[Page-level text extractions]
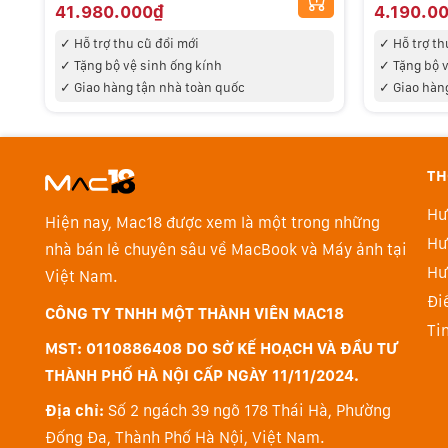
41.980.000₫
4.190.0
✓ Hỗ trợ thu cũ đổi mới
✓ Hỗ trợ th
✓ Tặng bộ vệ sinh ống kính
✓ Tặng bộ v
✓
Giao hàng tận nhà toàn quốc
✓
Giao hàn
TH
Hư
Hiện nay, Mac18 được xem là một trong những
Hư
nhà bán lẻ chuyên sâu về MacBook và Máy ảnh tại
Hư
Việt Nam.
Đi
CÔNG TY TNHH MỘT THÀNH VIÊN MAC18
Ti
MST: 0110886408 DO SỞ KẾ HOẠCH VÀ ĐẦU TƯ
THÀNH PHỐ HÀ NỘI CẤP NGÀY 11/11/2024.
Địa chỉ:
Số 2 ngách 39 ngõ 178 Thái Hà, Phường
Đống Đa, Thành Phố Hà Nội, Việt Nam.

==

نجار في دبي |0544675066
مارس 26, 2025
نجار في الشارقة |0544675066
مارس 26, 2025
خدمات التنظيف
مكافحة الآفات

Task goal -> Nothing but lines that contain "نجار" should appear in the answer. Copy each from the records.

Solved problem ->
نجار في دبي |0544675066
نجار في الشارقة |0544675066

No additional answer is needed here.